I've been doing weddings for 3 years now, and to be completely honest, the horror stories I've heard have been from photographers that boast ten years plus experience.
Ultimately, the first and foremost thing you NEED to do when looking at photographers, is MEET THEM!
Meeting your potential candidates is the single most important thing you can do when choosing a photographer.
You want someone around you on the day who is going to help you feel comfortable. Is going to help you forget the camera. Certain personalities will resonate with you more than others, so it pays to pick the person with a personality you get along with!

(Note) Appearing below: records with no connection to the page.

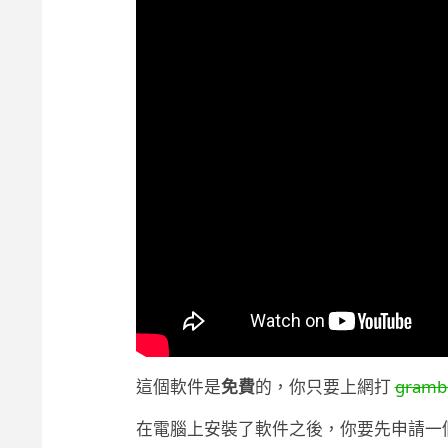
這個軟件是
免費
的，你只要上網打
gramb
在電腦上安裝了軟件之後，你要先申請一個 Gramb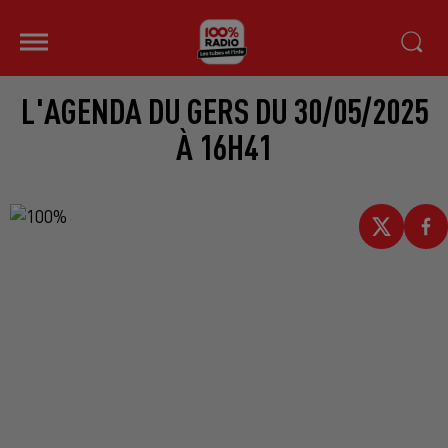
L'AGENDA DU GERS DU 30/05/2025
À 16H41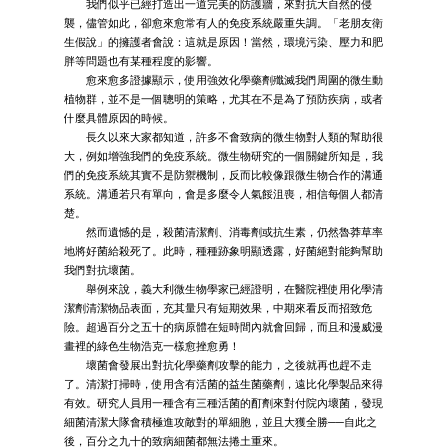
我們似乎已經打造出一道完美的防護牆，來對抗大自然的侵
襲，儘管如此，卻愈來愈常有人的免疫系統嚴重失調。「老朋友衛
生假說」的擁護者會說：這就是原因！當然，環境污染、壓力和肥
胖等問題也有某種程度的影響。
愈來愈多證據顯示，使用強效化學藥劑殲滅我們周圍的微生動
植物群，並不是一個聰明的策略，尤其在不是為了預防疾病，或者
什麼具體原因的時候。
長久以來大家都知道，許多不會致病的微生物對人類的幫助很
大，例如增強我們的免疫系統。微生物研究的一個關鍵所知是，我
們的免疫系統其實不是防禦機制，反而比較像跟微生物合作的溝通
系統。溝通若只有單向，會是多麼令人氣餒沮喪，相信每個人都清
楚。
然而遺憾的是，殺菌清潔劑、消毒劑或抗生素，仍然魯莽草率
地將好菌給殺死了。此時，種種跡象明顯透露，好菌絕對能夠幫助
我們對抗壞菌。
舉例來說，義大利微生物學家已經證明，在醫院裡使用化學清
潔劑清潔物品表面，充其量只有短期效果，中期來看反而招致危
險。超過百分之五十的病原體在短時間內就會回歸，而且和漫威漫
畫裡的綠色生物浩克一樣愈挫愈勇！
壞菌會發展出對抗化學藥劑攻擊的能力，之後就再也趕不走
了。清潔打掃時，使用含有活菌的益生菌藥劑，遠比化學製品來得
有效。研究人員用一種含有三種活菌的酊劑來對付院內壞菌，發現
細菌清潔大隊會積極進攻敵對的單細胞，並且大獲全勝──自此之
後，百分之九十的致病細菌都無法捲土重來。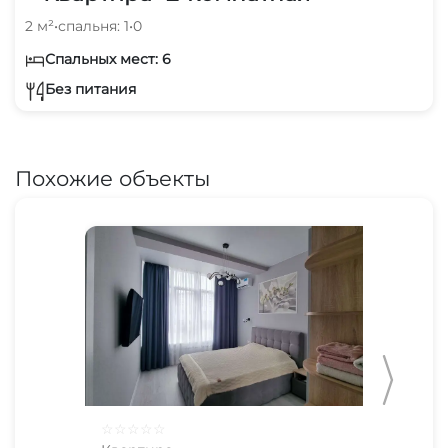
2 м²
•
спальня: 1
•
0
Спальных мест: 6
Без питания
Похожие объекты
☆
☆
☆
☆
☆
☆
☆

Meeting them also provides the perfect opportunity to ask any questions about planning or photography that you can think of. Sometimes these questions are hard to think of at the time, so a good photographer should be able to answer any questions you have even after the consult.

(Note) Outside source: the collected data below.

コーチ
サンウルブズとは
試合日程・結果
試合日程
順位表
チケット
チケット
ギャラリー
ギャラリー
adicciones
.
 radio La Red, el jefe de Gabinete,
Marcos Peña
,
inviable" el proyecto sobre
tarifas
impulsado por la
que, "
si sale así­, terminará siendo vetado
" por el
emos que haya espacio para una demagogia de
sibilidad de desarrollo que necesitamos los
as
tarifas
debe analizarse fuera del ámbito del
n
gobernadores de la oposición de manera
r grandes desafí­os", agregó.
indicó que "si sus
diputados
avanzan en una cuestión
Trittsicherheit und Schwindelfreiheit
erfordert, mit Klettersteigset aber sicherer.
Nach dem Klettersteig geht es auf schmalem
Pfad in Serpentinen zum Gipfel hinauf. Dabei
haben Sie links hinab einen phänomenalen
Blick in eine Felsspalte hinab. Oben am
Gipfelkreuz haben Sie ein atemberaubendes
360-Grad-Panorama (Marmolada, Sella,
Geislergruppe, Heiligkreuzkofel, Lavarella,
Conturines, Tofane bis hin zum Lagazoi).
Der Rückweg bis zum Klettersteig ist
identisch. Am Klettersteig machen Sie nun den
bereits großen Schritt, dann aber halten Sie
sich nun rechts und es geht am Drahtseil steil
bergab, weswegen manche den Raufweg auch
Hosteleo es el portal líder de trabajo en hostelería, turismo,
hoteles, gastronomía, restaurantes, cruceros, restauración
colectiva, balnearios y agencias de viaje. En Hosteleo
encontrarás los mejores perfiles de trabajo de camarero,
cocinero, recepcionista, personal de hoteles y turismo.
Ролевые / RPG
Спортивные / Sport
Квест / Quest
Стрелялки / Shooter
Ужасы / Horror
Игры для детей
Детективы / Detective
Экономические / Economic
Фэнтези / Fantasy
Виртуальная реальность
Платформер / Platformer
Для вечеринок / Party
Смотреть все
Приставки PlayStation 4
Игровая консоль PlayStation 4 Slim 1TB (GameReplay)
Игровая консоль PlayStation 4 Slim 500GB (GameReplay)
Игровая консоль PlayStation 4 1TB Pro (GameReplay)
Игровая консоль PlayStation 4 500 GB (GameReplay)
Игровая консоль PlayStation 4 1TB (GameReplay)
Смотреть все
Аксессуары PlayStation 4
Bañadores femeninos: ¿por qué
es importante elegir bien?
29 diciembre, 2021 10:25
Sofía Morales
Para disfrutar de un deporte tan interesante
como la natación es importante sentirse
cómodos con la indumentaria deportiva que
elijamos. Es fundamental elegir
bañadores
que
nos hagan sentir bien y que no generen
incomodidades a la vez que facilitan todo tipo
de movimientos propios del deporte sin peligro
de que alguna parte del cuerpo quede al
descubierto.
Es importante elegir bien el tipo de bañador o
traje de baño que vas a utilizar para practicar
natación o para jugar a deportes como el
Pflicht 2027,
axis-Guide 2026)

I've heard too many stories of people being jilted or stuffed over by photographers they hired.. but never met before the day! Do more than just a zoom call... get them in the flesh!
Something else you need to consider is what kind of photographer you want. What style you want to apply to your wedding. What do you want to remember the most.

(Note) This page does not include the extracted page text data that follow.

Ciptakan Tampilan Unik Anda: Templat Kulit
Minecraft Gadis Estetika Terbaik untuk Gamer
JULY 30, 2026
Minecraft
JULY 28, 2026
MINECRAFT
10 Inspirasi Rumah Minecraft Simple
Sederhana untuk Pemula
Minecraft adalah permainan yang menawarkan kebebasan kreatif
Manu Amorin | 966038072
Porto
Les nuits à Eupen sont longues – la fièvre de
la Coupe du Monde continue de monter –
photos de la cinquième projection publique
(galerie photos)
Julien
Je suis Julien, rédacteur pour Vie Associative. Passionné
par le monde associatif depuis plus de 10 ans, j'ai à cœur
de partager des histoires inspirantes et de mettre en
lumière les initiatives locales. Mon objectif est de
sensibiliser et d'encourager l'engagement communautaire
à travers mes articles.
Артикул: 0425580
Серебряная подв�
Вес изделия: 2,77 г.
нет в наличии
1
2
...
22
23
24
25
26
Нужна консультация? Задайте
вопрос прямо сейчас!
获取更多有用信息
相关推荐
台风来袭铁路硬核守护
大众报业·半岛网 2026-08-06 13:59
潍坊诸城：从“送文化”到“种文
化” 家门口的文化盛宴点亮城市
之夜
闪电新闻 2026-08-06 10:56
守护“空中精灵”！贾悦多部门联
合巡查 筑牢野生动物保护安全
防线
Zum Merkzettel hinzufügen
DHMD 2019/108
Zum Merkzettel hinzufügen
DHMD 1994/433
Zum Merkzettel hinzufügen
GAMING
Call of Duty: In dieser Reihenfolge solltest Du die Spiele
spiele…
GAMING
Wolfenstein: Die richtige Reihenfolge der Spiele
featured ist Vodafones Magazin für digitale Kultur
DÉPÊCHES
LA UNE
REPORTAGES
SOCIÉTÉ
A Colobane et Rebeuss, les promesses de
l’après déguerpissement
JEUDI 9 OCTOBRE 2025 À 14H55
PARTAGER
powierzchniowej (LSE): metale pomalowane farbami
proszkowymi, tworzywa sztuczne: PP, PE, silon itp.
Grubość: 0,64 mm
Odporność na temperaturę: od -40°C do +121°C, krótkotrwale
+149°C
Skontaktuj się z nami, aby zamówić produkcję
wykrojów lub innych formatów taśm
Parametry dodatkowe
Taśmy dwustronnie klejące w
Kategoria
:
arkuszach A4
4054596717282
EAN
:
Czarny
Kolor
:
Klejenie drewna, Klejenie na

There's lots of different styles and methods to wedding photography, but the current trend is the "autumn tones". A lot of photographers are adding the orange tones to their images to give it a warm and loving feel... but is the trend what you want?
Ask yourself, how do you truly want to remember from your wedding?
The candid moments?
The traditional images?
Romantic images of you and your other half?
Different photographers are great at capturing different things. Everyone has an eye for something different.
Pricing and your budget is a massive consideration.
But in reality, is that photographer going to give you what you want?
Are you actually paying for what you want?
Cheaper photographers do have their downsides. Chances are, you won't get those amazing artistic images you see in high profile magazines. But, cheaper photographers are generally starting out in the industry and/or don't feel confident enough charging full time photographer rates.
There's a lot that goes into photography that the client doesn't always see. It's the hour meetings and more with clients, the weeks preparation for the actual wedding day, the investments on good and better gear, the full wedding, the weeks editing and sorting images afterwards, then the final give over.
I'm a fairly quick worker, and a 10 hour wedding could easily end up being 60-80 hours of work. I'm not full time though, and can easily live off smaller "by hour" rates doing weddings part time. But do you really think two weeks pay at $800.00 is enough for a full time 'tog? Imagine trying to live on a weekly wage that is less than your weeks rent? That's why full time photographers charge so much more. A good proportion of the time, it's a reflection of the work they put in. I don't do a lot of editing, but I know some photographers that can take at least 4 weeks going over a weddings images.
Think about the effort you've put into planning your own wedding... chances are, we've done even the same amount of preparation.
Now that we've gone over the big three and had a wee discussion about those... Now I want to show you a list of thoughts and considerations.
- Your budget
- Whether you want someone "kid-friendly"
- Certain personalities
- Their work and their style
- Meet them and see what they are like in person! Do you get on well with them?
- Location - are they local or are you wanting them to travel?
- What do they include in their packages? What products would you want/not want?
- Look over their wedding contract and have a careful read.
- Book an engagement shoot with a potential candidate!
- Ask their availability!
P.S Not in order of importance.
All that being said, if you are having a traditional/proper wedding.... get the wedding venue first!
This will give you a date to work with, so that you can organize this with an available photographer you want to work with. With an elopement this is slightly more flexible.